L’amélioration de l’aménagement forestier et la conservation et la protection des ressources génétiques s’inscrivent dans la stratégie de conservation globale du Gouvernement éthiopien. Le gouvernement a publié un certain nombre de déclarations sur la conservation et le développement des ressources forestières, dont plusieurs sur le partage des recettes avec les communautés locales vivant à l’intérieur ou aux alentours de zones de forêts protégées. De plus, le Ministère de l’agriculture élabore actuellement des politiques et une législation pour la gestion des zones protégées et de la faune sauvage. Le gouvernement s’est engagé à promouvoir la conservation, par la mise en place d’un système de zones protégées bien géré, comprenant des parcs nationaux, des sanctuaires de faune et des forêts d’État. Il s’emploie actuellement à définir des politiques et une législation pour concrétiser cet engagement.
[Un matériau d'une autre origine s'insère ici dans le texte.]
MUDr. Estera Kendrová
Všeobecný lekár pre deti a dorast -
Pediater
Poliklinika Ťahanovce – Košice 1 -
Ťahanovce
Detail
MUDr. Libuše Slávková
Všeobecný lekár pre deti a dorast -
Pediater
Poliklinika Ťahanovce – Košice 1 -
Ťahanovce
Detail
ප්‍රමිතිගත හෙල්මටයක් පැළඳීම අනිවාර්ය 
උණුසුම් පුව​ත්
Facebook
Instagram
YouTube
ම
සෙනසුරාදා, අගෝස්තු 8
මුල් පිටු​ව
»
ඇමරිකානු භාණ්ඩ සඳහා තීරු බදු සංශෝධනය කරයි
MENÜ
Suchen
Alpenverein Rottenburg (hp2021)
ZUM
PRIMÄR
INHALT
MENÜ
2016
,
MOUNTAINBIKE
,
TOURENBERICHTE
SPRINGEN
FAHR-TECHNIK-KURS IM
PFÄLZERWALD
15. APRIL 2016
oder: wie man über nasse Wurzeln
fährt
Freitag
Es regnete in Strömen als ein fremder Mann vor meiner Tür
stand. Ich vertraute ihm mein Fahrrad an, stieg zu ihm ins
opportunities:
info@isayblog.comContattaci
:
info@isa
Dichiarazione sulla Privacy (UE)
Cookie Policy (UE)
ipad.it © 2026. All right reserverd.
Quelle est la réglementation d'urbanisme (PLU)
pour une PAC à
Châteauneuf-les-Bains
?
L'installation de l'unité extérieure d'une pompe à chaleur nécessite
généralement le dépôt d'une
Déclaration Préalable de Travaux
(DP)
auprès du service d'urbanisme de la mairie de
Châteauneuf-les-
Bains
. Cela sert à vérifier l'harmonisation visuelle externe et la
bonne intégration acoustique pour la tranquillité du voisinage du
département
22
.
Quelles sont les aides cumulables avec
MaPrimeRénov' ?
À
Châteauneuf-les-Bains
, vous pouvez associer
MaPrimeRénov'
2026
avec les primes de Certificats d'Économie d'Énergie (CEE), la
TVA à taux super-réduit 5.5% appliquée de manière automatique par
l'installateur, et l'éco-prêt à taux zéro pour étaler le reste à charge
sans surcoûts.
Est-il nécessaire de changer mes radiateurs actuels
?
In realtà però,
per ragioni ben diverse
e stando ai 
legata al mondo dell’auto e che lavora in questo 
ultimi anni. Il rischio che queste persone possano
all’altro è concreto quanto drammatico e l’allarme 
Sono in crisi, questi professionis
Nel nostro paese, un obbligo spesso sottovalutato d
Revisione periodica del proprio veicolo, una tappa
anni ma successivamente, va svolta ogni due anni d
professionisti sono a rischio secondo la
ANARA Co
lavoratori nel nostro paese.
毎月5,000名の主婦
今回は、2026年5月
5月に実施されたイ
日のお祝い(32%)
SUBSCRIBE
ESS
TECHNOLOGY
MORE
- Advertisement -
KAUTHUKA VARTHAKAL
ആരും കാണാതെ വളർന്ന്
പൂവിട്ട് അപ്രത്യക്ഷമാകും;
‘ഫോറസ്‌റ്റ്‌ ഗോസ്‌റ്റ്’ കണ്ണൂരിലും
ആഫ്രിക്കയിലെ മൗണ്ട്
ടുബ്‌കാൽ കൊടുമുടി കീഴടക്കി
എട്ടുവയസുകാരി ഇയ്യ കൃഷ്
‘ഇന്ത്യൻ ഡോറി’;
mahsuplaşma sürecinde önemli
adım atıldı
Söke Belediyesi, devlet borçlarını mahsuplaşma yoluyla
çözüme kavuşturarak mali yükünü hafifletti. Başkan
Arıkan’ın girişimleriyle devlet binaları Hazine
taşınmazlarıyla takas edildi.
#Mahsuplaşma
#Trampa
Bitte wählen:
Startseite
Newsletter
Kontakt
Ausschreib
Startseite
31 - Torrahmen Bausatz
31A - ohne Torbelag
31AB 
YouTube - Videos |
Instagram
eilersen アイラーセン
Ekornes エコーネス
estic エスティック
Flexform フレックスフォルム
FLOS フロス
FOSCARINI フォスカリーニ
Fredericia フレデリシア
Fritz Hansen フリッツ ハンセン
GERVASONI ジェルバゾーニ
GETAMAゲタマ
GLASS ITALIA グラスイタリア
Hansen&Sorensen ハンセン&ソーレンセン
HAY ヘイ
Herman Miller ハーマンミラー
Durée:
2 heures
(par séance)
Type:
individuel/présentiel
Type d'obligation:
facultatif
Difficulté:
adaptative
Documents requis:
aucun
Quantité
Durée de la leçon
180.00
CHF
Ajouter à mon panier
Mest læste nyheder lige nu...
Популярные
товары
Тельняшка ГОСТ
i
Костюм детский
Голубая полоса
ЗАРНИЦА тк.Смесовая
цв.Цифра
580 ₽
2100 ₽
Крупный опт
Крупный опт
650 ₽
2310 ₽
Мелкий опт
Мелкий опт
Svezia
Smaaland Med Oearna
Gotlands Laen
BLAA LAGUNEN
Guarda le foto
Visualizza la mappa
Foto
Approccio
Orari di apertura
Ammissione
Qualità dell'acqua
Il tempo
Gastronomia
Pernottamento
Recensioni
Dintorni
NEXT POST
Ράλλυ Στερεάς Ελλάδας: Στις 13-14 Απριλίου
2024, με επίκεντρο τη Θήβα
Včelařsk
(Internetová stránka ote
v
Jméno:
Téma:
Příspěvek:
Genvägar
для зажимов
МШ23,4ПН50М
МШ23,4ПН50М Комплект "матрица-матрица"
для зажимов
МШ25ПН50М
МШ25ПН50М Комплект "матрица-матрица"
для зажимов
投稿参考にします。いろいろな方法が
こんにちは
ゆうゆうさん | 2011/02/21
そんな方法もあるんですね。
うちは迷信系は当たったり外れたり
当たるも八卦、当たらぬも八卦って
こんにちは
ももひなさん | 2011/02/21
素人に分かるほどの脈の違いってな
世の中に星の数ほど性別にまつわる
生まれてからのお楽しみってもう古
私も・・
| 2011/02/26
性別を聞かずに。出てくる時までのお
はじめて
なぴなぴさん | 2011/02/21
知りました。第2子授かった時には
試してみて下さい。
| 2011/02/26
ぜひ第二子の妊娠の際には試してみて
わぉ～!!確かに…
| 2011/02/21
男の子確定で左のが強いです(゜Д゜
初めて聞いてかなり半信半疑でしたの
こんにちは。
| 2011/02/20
Les besoins des populations tributaires des forêts reçoivent de plus en plus d’attention, comme partout dans le monde où l’on souligne les avantages de la participation des communautés locales à la gestion des forêts. En effet, la gestion participative des forêts est maintenant considérée comme un moyen de promouvoir la gestion durable des forêts. Le gouvernement a fait un premier pas en décentralisant l’administration forestière, et en transférant la responsabilité de la gestion des forêts aux administrations régionales. Parmi les autres faits nouveaux dans ce domaine, il a été proposé de consentir des baux emphythéotiques au secteur privé pour la gestion des forêts.

Actuellement, les politiques et les questions associées sont probablement les principales contraintes qui limitent la progression de l’aménagement forestier durable aussi bien dans le secteur public que dans le secteur privé. Par exemple, l’Éthiopie n’a jamais eu de politique forestière ou de politique d’utilisation des terres. Divers programmes de développement ont été essayés dans le passé pour promouvoir le développement du secteur forestier, mais ils ont eu un succès très limité, faute d’un environnement politique porteur dans le pays. Cette contrainte a été reconnue par les organisations gouvernementales et non gouvernementales, mais il manque toujours la volonté politique de mettre en œuvre des changements radicaux. Cette situation ne pourra probablement être rectifiée que si les responsables des politiques parviennent à faire mieux comprendre le rôle que pourrait jouer le secteur forestier dans le développement du pays.